Probability distributions: Poisson

Imagine that we are running a particle detection experiment, e.g. to detect radioactive decays. The particles are detected at random intervals such that the expected mean rate per time interval (i.e. defined over an infinite number of intervals) is \(\lambda\). To work out the distribution of the number of particles \(x\) detected in the time interval, we can imagine splitting the interval into \(n\) equal sub-intervals. Then, if the expected rate \(\lambda\) is constant and the detections are independent of one another, the probability of a detection in any given time interval is the same: \(\lambda/n\). We can think of the sub-intervals as a set of \(n\) repeated Bernoulli trials, so that the number of particles detected in the overall time-interval follows a binomial distribution with \(\theta = \lambda/n\):

\[p(x \vert \, n,\lambda/n) = \frac{n!}{(n-x)!x!} \frac{\lambda^{x}}{n^{x}} \left(1-\frac{\lambda}{n}\right)^{n-x}.\]

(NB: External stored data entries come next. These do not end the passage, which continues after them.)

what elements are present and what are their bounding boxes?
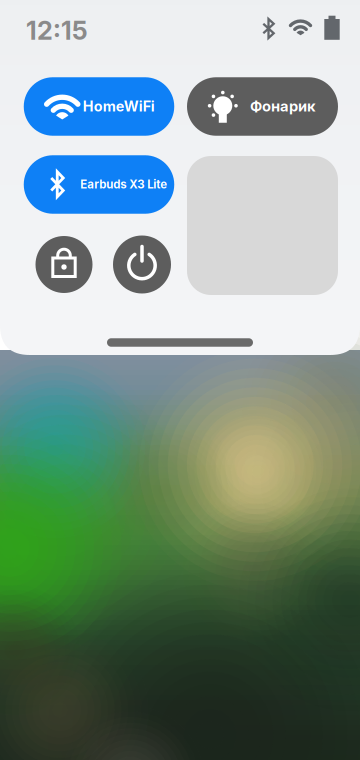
- button[interactable]: Фонарик: [187, 77, 338, 136]
- staticText: Earbuds X3 Lite: [80, 177, 167, 191]
- staticText: HomeWiFi: [83, 98, 155, 115]
- button[interactable]: Power: [113, 236, 171, 294]
- button[interactable]: Lock: [36, 236, 92, 293]
- button[interactable]: Empty tile: [187, 156, 338, 295]
- staticText: 12:15: [26, 15, 88, 46]
- button[interactable]: HomeWiFi: [24, 77, 174, 136]
- button[interactable]: Earbuds X3 Lite: [24, 155, 174, 214]
- staticText: Фонарик: [250, 97, 316, 115]
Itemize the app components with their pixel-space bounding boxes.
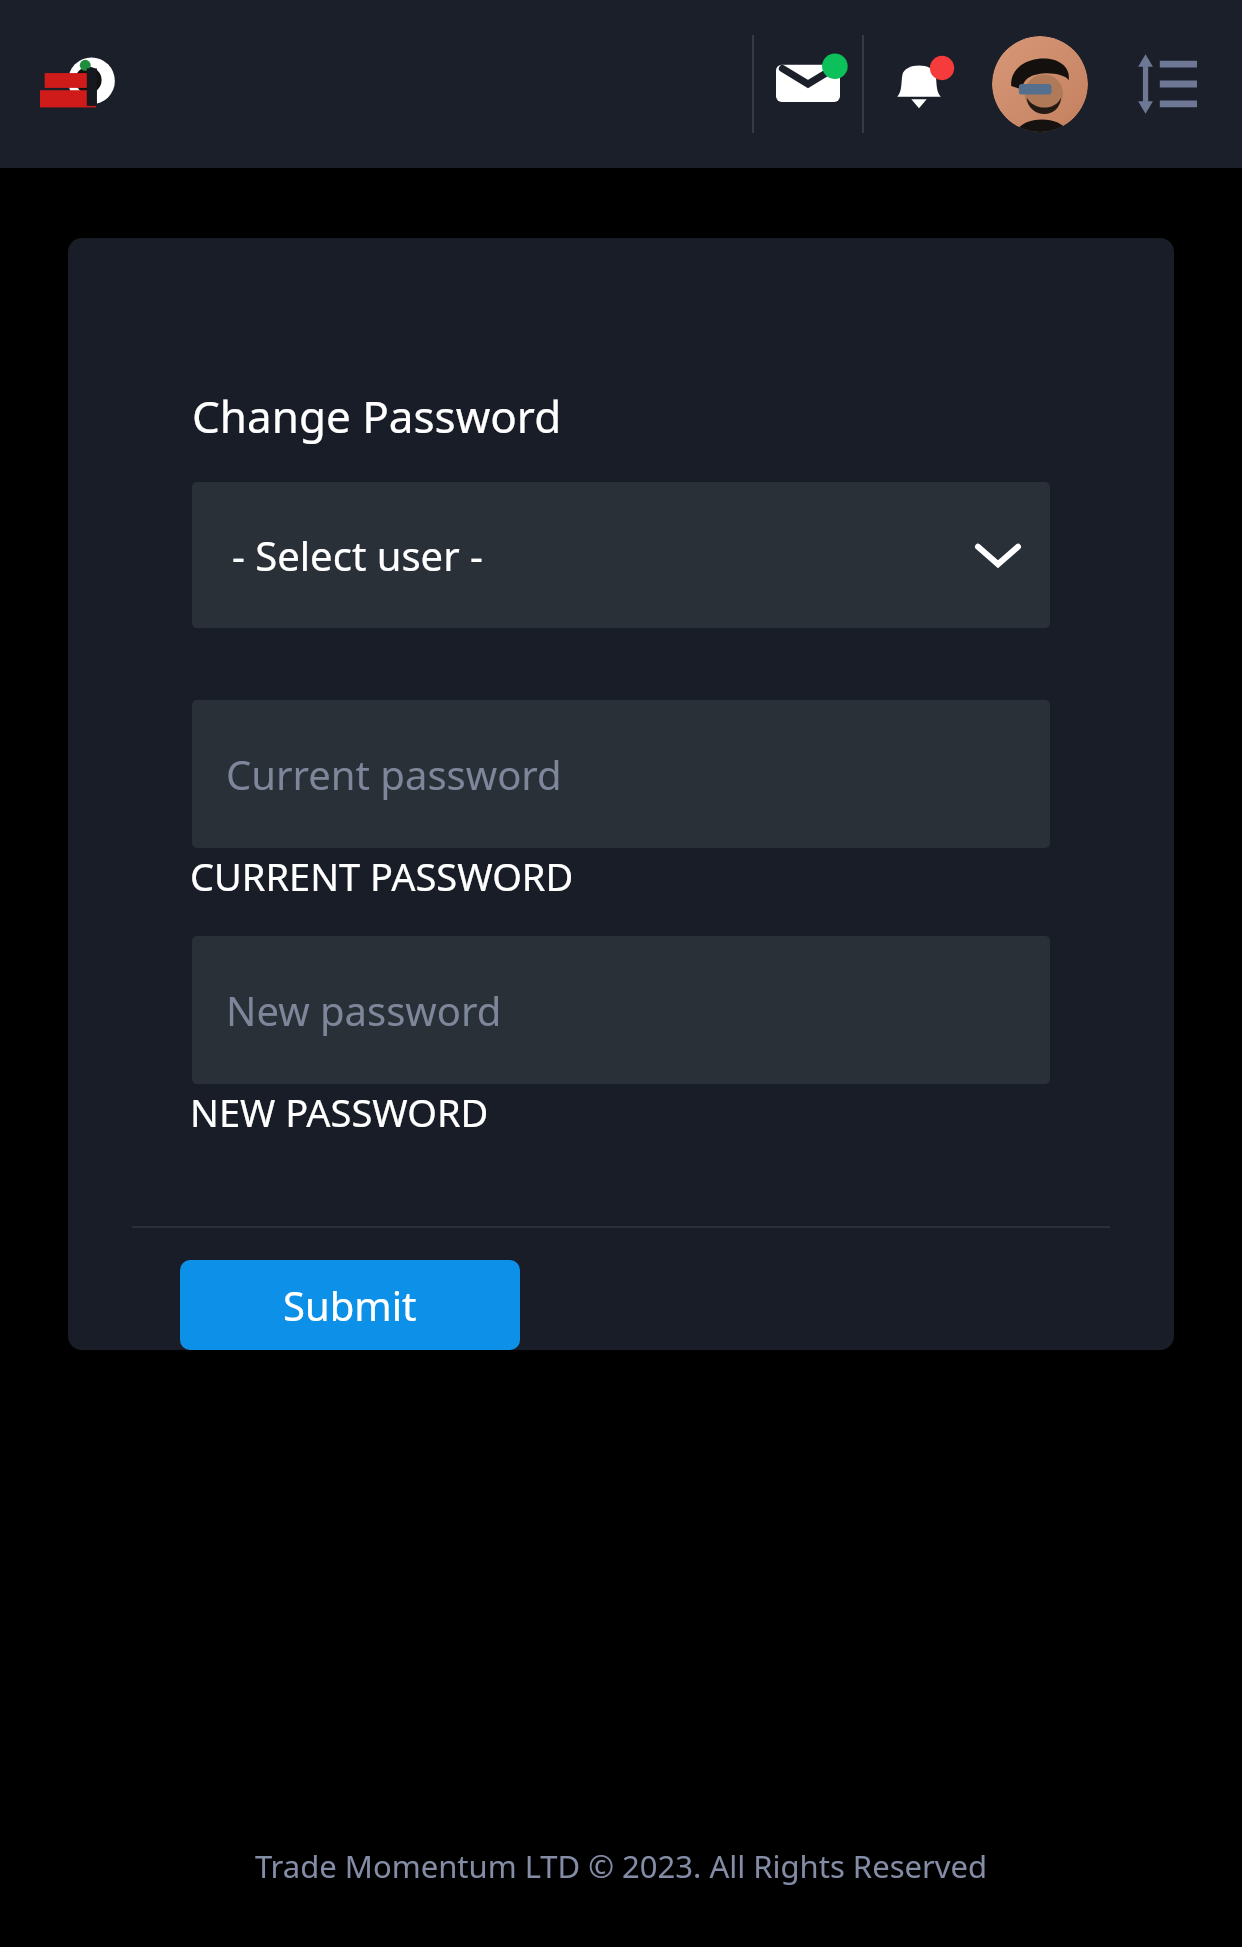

In reality the distribution of possible arrival times in an interval is continuous and so we should make the sub-intervals infinitesimally small, otherwise the number of possible detections would be artificially limited to the finite and arbitrary number of sub-intervals. If we take the limit \(n\rightarrow \infty\) we obtain the follow useful results:

\(\frac{n!}{(n-x)!} = \prod\limits_{i=0}^{x-1} (n-i) \rightarrow n^{x}\) and \(\lim\limits_{n\rightarrow \infty} (1-\lambda/n)^{n-x} = e^{-\lambda}\)

where the second limit arises from the result that \(e^{x} = \lim\limits_{n\rightarrow \infty} (1+x/n)^{n}\). Substituting these terms into the expression from the binomial distribution we obtain:

\[p(x \vert \lambda) = \frac{\lambda^{x}e^{-\lambda}}{x!}\]

This is the Poisson distribution, one of the most important distributions in observational science, because it describes counting statistics, i.e. the distribution of the numbers of counts in bins. For example, although we formally derived it here as being the distribution of the number of counts in a fixed interval with mean rate \(\lambda\) (known as a rate parameter), the interval can refer to any kind of binning of counts where individual counts are independent and \(\lambda\) gives the expected number of counts in the bin.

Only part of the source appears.